Why Swine Flu Is Deadlier in Mexico

It may not be at all; it's probably a measurement problem
By Gabriel Winant,  Newser Staff
Posted Apr 28, 2009 12:22 PM CDT
Why Swine Flu Is Deadlier in Mexico
Arriving passengers pasing by a thermal camera are shown on the screen of the device at Incheon International airport, west of Seoul on April 28, 2009.   (AP Photo/Jung Yeon-je, Pool)

Why is swine flu deadlier on one side of the US-Mexico border than the other? Writing in Slate, David Dobbs examines some explanations as to why the virus has killed about 100 of 1,600 infected in Mexico, and zero of 300 in the United States. The best bet is actually “bad math,” Dobbs writes. “It's perfectly conceivable Mexico has actually had 10,000 or 100,000 cases—or even 1 million cases.”

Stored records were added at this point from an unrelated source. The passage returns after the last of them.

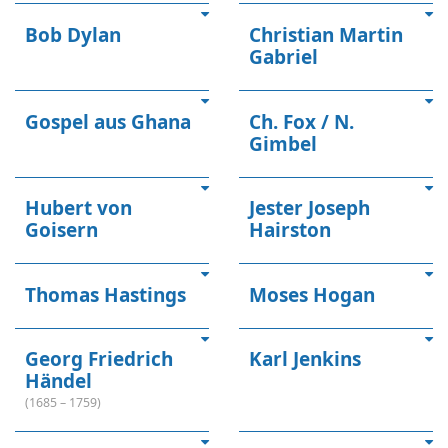
Bob Dylan
Christian Martin
Gabriel
Gospel aus Ghana
Ch. Fox / N.
Gimbel
Hubert von
Jester Joseph
Goisern
Hairston
Thomas Hastings
Moses Hogan
Georg Friedrich
Karl Jenkins
Händel
(1685 – 1759)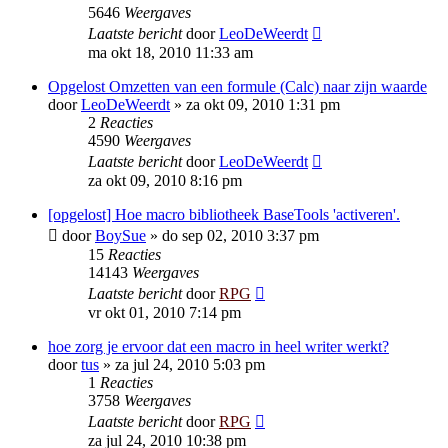
5646
Weergaves
Laatste bericht
door
LeoDeWeerdt
ma okt 18, 2010 11:33 am
Opgelost Omzetten van een formule (Calc) naar zijn waarde
door
LeoDeWeerdt
»
za okt 09, 2010 1:31 pm
2
Reacties
4590
Weergaves
Laatste bericht
door
LeoDeWeerdt
za okt 09, 2010 8:16 pm
[opgelost] Hoe macro bibliotheek BaseTools 'activeren'.
door
BoySue
»
do sep 02, 2010 3:37 pm
15
Reacties
14143
Weergaves
Laatste bericht
door
RPG
vr okt 01, 2010 7:14 pm
hoe zorg je ervoor dat een macro in heel writer werkt?
door
tus
»
za jul 24, 2010 5:03 pm
1
Reacties
3758
Weergaves
Laatste bericht
door
RPG
za jul 24, 2010 10:38 pm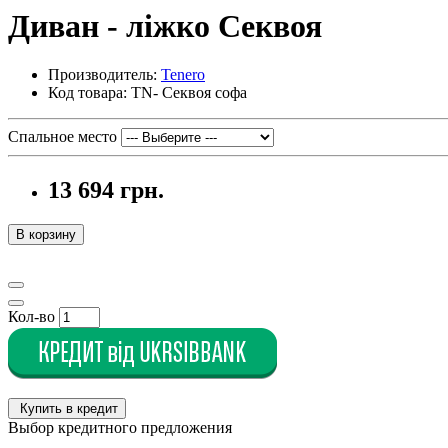
Диван - ліжко Секвоя
Производитель:
Tenero
Код товара: TN- Секвоя софа
Спальное место
13 694 грн.
В корзину
Кол-во
Купить в кредит
Выбор кредитного предложения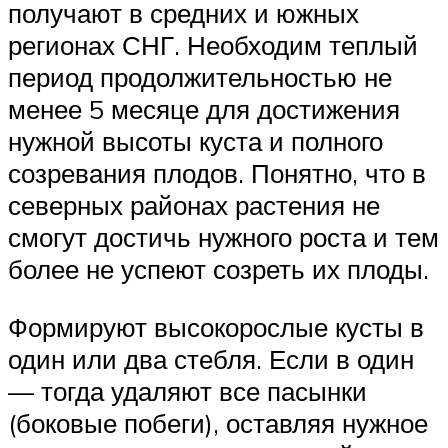
получают в средних и южных
регионах СНГ. Необходим теплый
период продолжительностью не
менее 5 месяце для достижения
нужной высоты куста и полного
созревания плодов. Понятно, что в
северных районах растения не
смогут достичь нужного роста и тем
более не успеют созреть их плоды.
Формируют высокорослые кусты в
один или два стебля. Если в один
— тогда удаляют все пасынки
(боковые побеги), оставляя нужное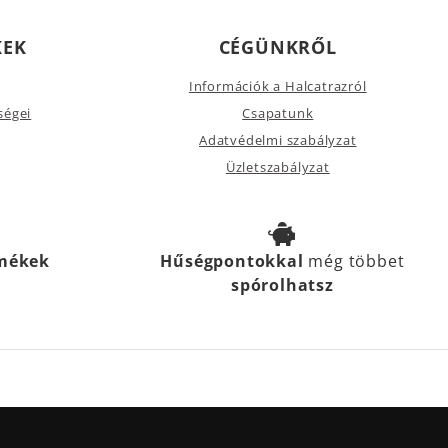
KEK
CÉGÜNKRŐL
Információk a Halcatrazról
ségei
Csapatunk
Adatvédelmi szabályzat
Üzletszabályzat
rmékek
Hűségpontokkal
még többet
spórolhatsz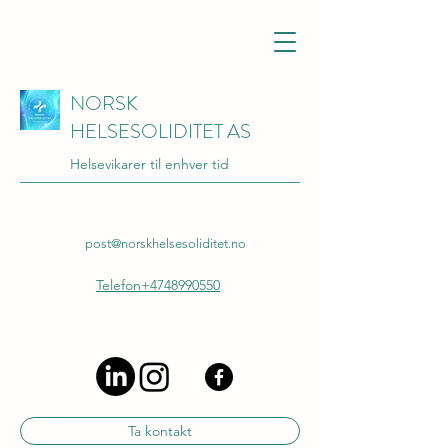
NORSK
HELSESOLIDITET AS
Helsevikarer til enhver tid
post@norskhelsesoliditet.no
Telefon+4748990550
Ta kontakt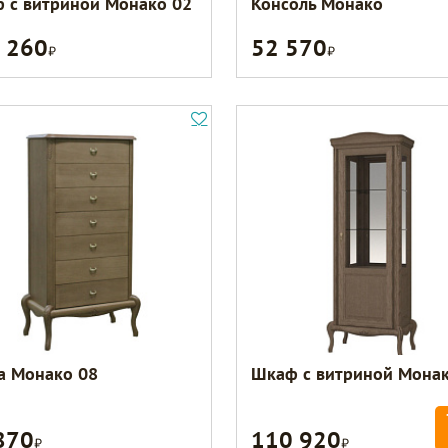
 с витриной Монако 02
Консоль Монако
 260
52 570
Р
Р
а Монако 08
Шкаф с витриной Монак
870
110 920
Р
Р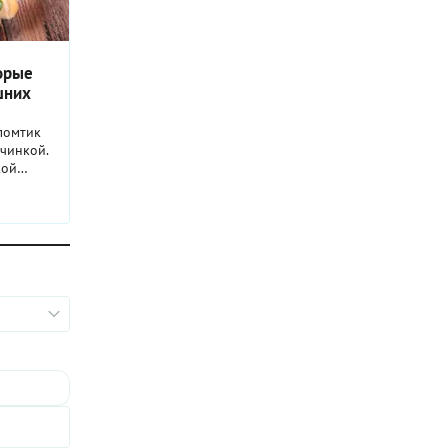
торые
шних
ломтик
ачинкой.
кой
его
м и
кости
ю
одходит
имся
ть дома,
расиво.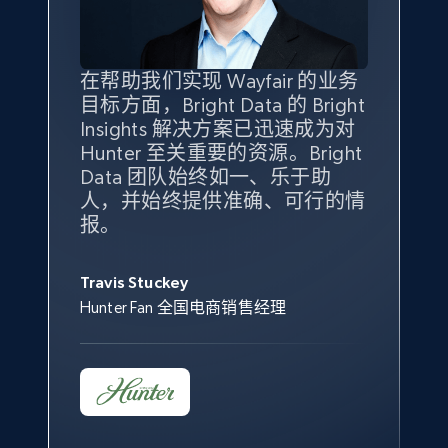
specified keywords
URL, Product id, Title, Seller name, Seller rating,
Seller reviews, Breadcrumbs, Root category, and
more.
在帮助我们实现 Wayfair 的业务
Bright Insights 的数据极大地支
我们之所以选择 Bright
借助 Bright Data 的解决方案，
目标方面，Bright Data 的 Bright
持了我们公司的目标。每个产品
Insights，是因为它能够跟踪销
我们获得了对市场领域、产品、
Insights 解决方案已迅速成为对
类别的市场份额帮助我们以主要
售情况，并绘制对我们业务至关
竞争格局以及消费者行为趋势的
2.5K+
358+
立即开始
Hunter 至关重要的资源。Bright
竞争对手为基准，而供应商的销
重要的竞争产品类别图。
独特且全面的洞察。
Data 团队始终如一、乐于助
售情况则从战术上帮助我们的营
人，并始终提供准确、可行的情
销团队扩大产品种类。
Yael Fridman
Beverly Taylor
报。
eBay - Collect products from shops on eBay
Keter 的市场总监
Kingston Brass, Inc. 商品规划总监
Jonathan Lo
URL, Product id, Title, Seller name, Seller rating,
Seller reviews, Breadcrumbs, Root category, and
Travis Stuckey
Overstock 的客户战略与洞察总监
more.
Hunter Fan 全国电商销售经理
2.5K+
358+
立即开始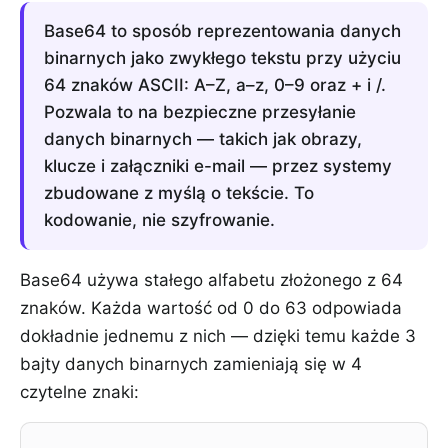
Base64 to sposób reprezentowania danych
binarnych jako zwykłego tekstu przy użyciu
64 znaków ASCII: A–Z, a–z, 0–9 oraz + i /.
Pozwala to na bezpieczne przesyłanie
danych binarnych — takich jak obrazy,
klucze i załączniki e-mail — przez systemy
zbudowane z myślą o tekście. To
kodowanie, nie szyfrowanie.
Base64 używa stałego alfabetu złożonego z 64
znaków. Każda wartość od 0 do 63 odpowiada
dokładnie jednemu z nich — dzięki temu każde 3
bajty danych binarnych zamieniają się w 4
czytelne znaki: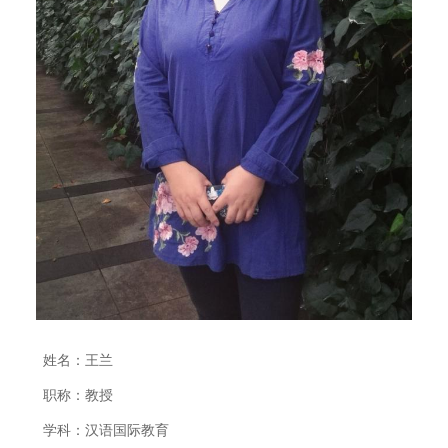
姓名：王兰
职称：教授
学科：汉语国际教育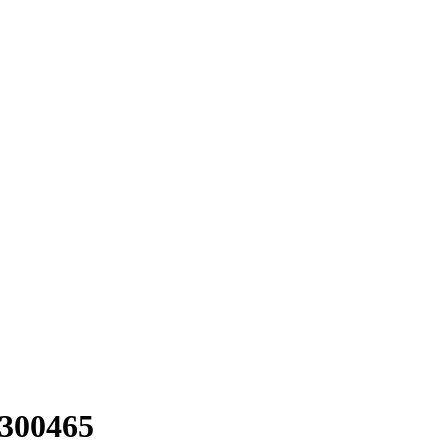
300465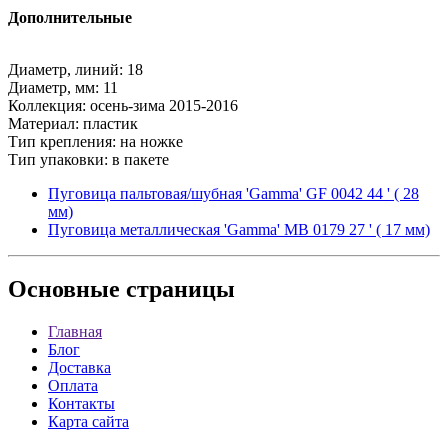
Дополнительные
Диаметр, линий: 18
Диаметр, мм: 11
Коллекция: осень-зима 2015-2016
Материал: пластик
Тип крепления: на ножке
Тип упаковки: в пакете
Пуговица пальтовая/шубная 'Gamma' GF 0042 44 ' ( 28
мм)
Пуговица металлическая 'Gamma' MB 0179 27 ' ( 17 мм)
Основные
страницы
Главная
Блог
Доставка
Оплата
Контакты
Карта сайта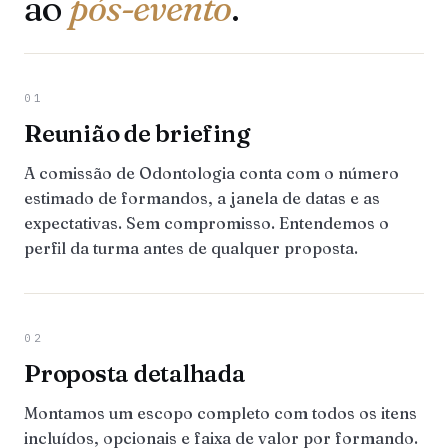
ao
pós-evento
.
01
Reunião de briefing
A comissão de Odontologia conta com o número
estimado de formandos, a janela de datas e as
expectativas. Sem compromisso. Entendemos o
perfil da turma antes de qualquer proposta.
02
Proposta detalhada
Montamos um escopo completo com todos os itens
incluídos, opcionais e faixa de valor por formando.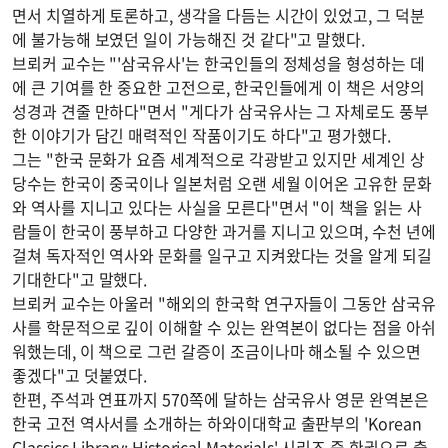
면서 치열하게 토론하고, 생각을 다듬는 시간이 있었고, 그 덕분
에 불가능해 보였던 일이 가능해진 것 같다"고 말했다.
브뢰커 교수는 "'삼국유사'는 한국인들의 정체성을 형성하는 데
에 큰 기여를 한 중요한 고전으로, 한국인들에게 이 책은 서양의
성경과 견줄 만하다"면서 "게다가 삼국유사는 그 자체로도 풍부
한 이야기가 담긴 매력적인 작품이기도 하다"고 평가했다.
그는 "한국 문화가 요즘 세계적으로 각광받고 있지만 세계인 상
당수는 한국이 중국이나 일본처럼 오랜 세월 이어온 고유한 문화
와 역사를 지니고 있다는 사실을 모른다"면서 "이 책을 읽는 사
람들이 한국이 풍부하고 다양한 과거를 지니고 있으며, 수천 년에
걸쳐 독자적인 역사와 문화를 일구고 지켜왔다는 것을 알게 되길
기대한다"고 말했다.
브뢰커 교수는 아울러 "해외의 한국학 연구자들이 그동안 삼국유
사를 학문적으로 깊이 이해할 수 있는 완역본이 없다는 점을 아쉬
워했는데, 이 책으로 그런 갈증이 조금이나마 해소될 수 있으면
좋겠다"고 덧붙였다.
한편, 주석과 연표까지 570쪽에 달하는 삼국유사 영문 완역본은
한국 고전 역사서를 소개하는 하와이대학교 출판부의 'Korean
Classics Library: Historical Materials' 시리즈 중 한권으로 출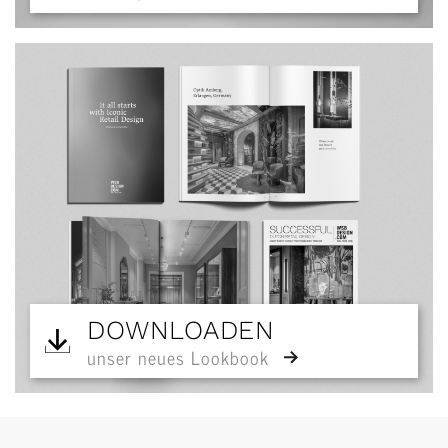
DOWNLOADEN
unser neues Lookbook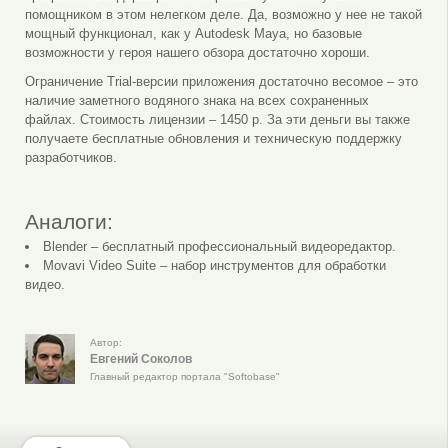
помощником в этом нелегком деле. Да, возможно у нее не такой
мощный функционал, как у Autodesk Maya, но базовые
возможности у героя нашего обзора достаточно хороши.
Ограничение Trial-версии приложения достаточно весомое – это
наличие заметного водяного знака на всех сохраненных
файлах. Стоимость лицензии – 1450 р. За эти деньги вы также
получаете бесплатные обновления и техническую поддержку
разработчиков.
Аналоги:
Blender – бесплатный профессиональный видеоредактор.
Movavi Video Suite – набор инструментов для обработки
видео.
Автор:
Евгений Соколов
Главный редактор портала "Softobase"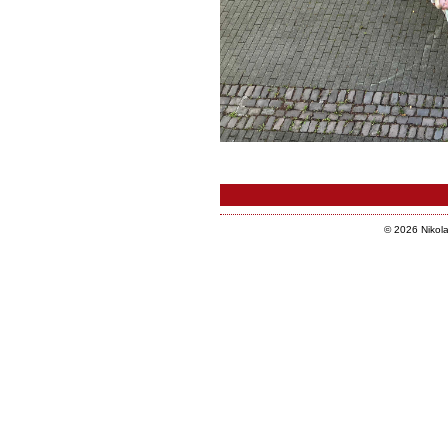
© 2026 Nikola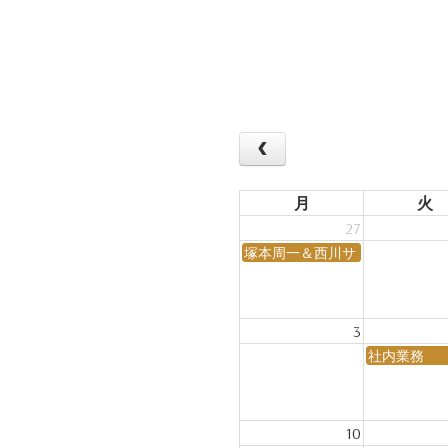
月
火
27
塚本周一＆西川サトシ JAZZ session N
3
社内業務
10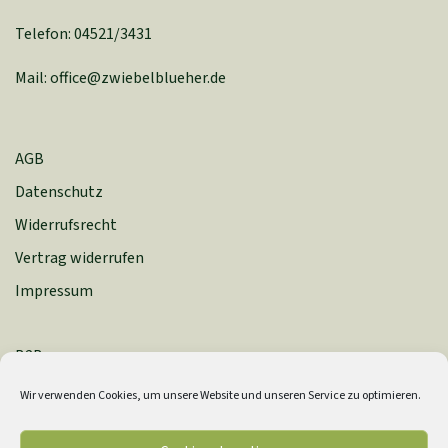
Telefon: 04521/3431
Mail: office@zwiebelblueher.de
AGB
Datenschutz
Widerrufsrecht
Vertrag widerrufen
Impressum
B2B
Zahlung & Versand
Wir verwenden Cookies, um unsere Website und unseren Service zu optimieren.
Newsletter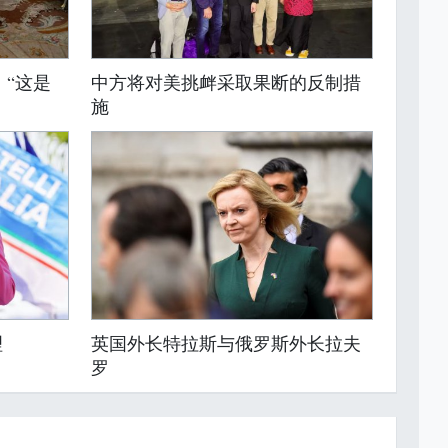
：“这是
中方将对美挑衅采取果断的反制措
施
英国外长特拉斯与俄罗斯外长拉夫
理
罗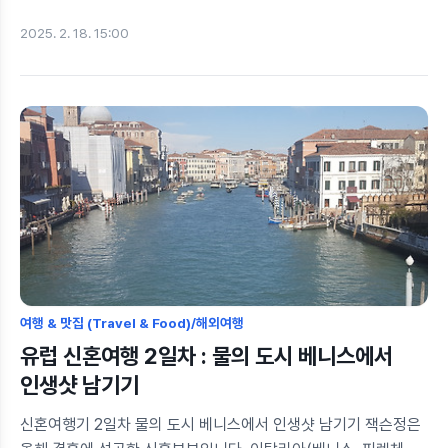
텐데요. 2025년에는 어디를 가야 제대로 여행 좀 했다고 소문이
2025. 2. 18. 15:00
날까요? ✈️ 2024년에 뜨거운 관심을 받았던 여행지들을 정리해
봤습니다. 특히 방문객 수, 핫한 명소, 인스타그램에서 인기 있는
포토스팟, 현지 맛집 추천(대표 메뉴 & 1인당 평균 가격), 예산 및
여행 꿀팁까지 한눈에 볼 수 있도록 정리했어요. 여행을 고민
중이라면 이 글을 참고해서 버킷리스트에 추가해 보세요! 😊 📍
2024년 인기 여행지 TOP 5 1. 베트남 달랏 (Dalat, Vietnam) –
힐링이 필요한 사람들에게 딱! ✔️ 2024년 방문객 수: 600만 명
이..
여행 & 맛집 (Travel & Food)/해외여행
유럽 신혼여행 2일차 : 물의 도시 베니스에서
인생샷 남기기
신혼여행기 2일차 물의 도시 베니스에서 인생샷 남기기 잭슨정은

If the disease is much milder—and more widespread—than thought, that would explain the numbers problem. Otherwise, it’s not spreading very fast. Other possibilities:

  • The virus is partnering with some other bug common in Mexico to make it more deadly—This option, Dobbs says, "remains a distinct possibility."
  • The US and Mexico don’t have the same virus—"Highly remote," Dobbs says: Initial tests "show that the fatal Mexico cases match closely the 40-plus milder cases confirmed in the United States."
  • Mexicans are genetically more susceptible—"The swine flu is new to everyone," Dobbs writes, "(so) we can probably put this 'genetic vulnerability' explanation in a drawer."